PORTRAIT OF A FUTURE - CHARLIE STEIN

PORTRAIT OF A FUTURE
Curator Peggy Schoenegge presents the work of artist Charlie Stein
Charlie Stein’s paintings and drawings depict female robots that resemble humans on the surface, and yet appear unnatural. The artist humanizes machine-like figures by assembling individual components from various Instagram selfies to create new images. The portraits follow the typical style of staged self-portraits found on the Internet. Stein often shows her subjects looking slightly upwards. Their abnormally large eyes are in keeping with the transformations promoted by the facial filters common on social media.
The artist deals with the relevance of robots and the portrayal of femininity in the digital age. The robots that serve as references for the artist are partly real, and partly of imaginary origin. The work Unimate in Paris (2020) refers to an industrial robot that was made operational by the Ford company in 1961. Made in the shape of a single arm, the robot built and welded components for car bodies. Stein added a female body to the arm to the robot. The young woman in a brown coat is holding a cigarette and looking apathetically past the spectators. By using this feminine identity, the artist counteracts the masculine connotations of the machine. For the work Awakening Health (Grace & Grace) (2020), Stein uses the nursing robot Grace, which is used to care for the elderly. Represented in the piece as young, blonde, petite women, Grace and Grace embrace, giving each other support. The deeply human gesture raises the question of the extent to which the concept of nurture – also a stereotype associated with femininity – is at all relevant to robots. Based on the assumption that women appear more trustworthy and subordinate, their form is often favored for machines intended to serve humans. As a result, they reflect the gender stereotype of the young, attractive, and obedient woman. In her works, Charlie Stein reflects on this archetype and pulls it out of its servitude. By making them the focus of her portraits, she grants them autonomy.
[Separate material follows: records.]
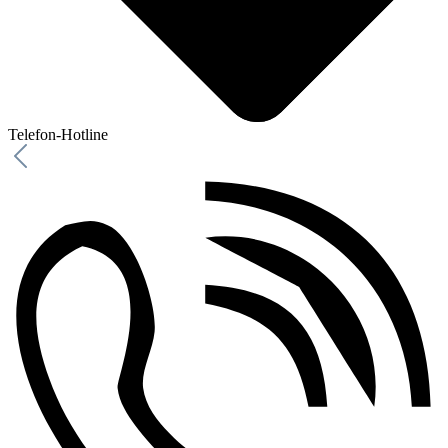
Telefon-Hotline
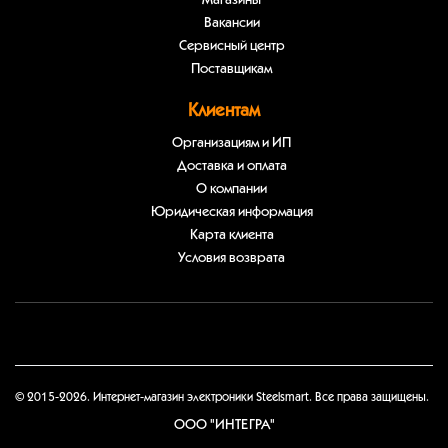
Магазины
Вакансии
Сервисный центр
Поставщикам
Клиентам
Организациям и ИП
Доставка и оплата
О компании
Юридическая информация
Карта клиента
Условия возврата
© 2015-2026. Интернет-магазин электроники Steelsmart. Все права защищены.
ООО "ИНТЕГРА"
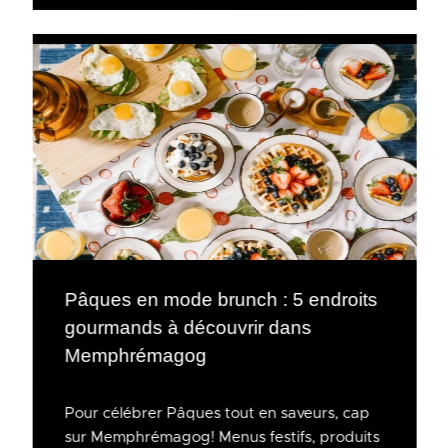
Pâques en mode brunch : 5 endroits
gourmands à découvrir dans
Memphrémagog
Pour célébrer Pâques tout en saveurs, cap
sur Memphrémagog! Menus festifs, produits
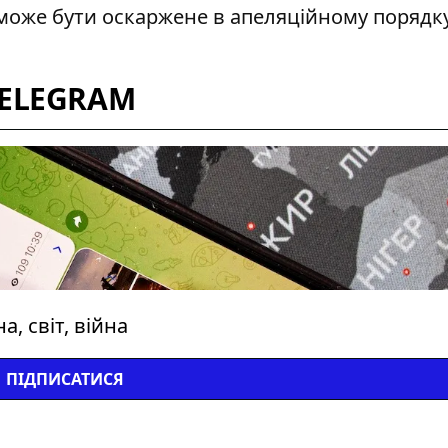
 може бути оскаржене в апеляційному порядку
TELEGRAM
, світ, війна
ПІДПИСАТИСЯ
The exhibition title PORTRAIT OF A FUTURE is derived from the series Portrait Of A Future Self (2019-2021). The female robots free themselves from the constraints of their intended purposes and turn both gender clichés and the relationships between humans and machines on their heads. In light of the increasing significance of robot technologies in our daily lives, questions emerge about their social functions. Robots are produced by humans and therefore shaped by our norms and values. Charlie Stein’s works open up the opportunity for reflection. In the future, will we continue to reproduce stereotypical role models in the machines we are creating? Or do we have a desire to change and develop a more open, diverse and fair existence to shape our future?
(Peggy Schoenegge)
About the artist Charlie Stein and the curator Peggy Schoenegge
The artist Charlie Stein and the curator Peggy Schoenegge met at SALOON Berlin, an international network for women working in the art world. During a studio visit, the curator learned more about the artist’s work. Charlie Stein’s work draws the viewer in with an aesthetic reminiscent of the selfie culture on social media. The conceptual framework of the works opens up upon second glance: mutations and incongruities reference our technology-based daily life and the female role models embedded in it. Stein’s work ties in with the curatorial work of Peggy Schoenegge, who deals with the societal effects of digitalization from a feminist perspective. Schoenegge is also drawn to how artists reflect on the significance of technology in traditional mediums such as painting.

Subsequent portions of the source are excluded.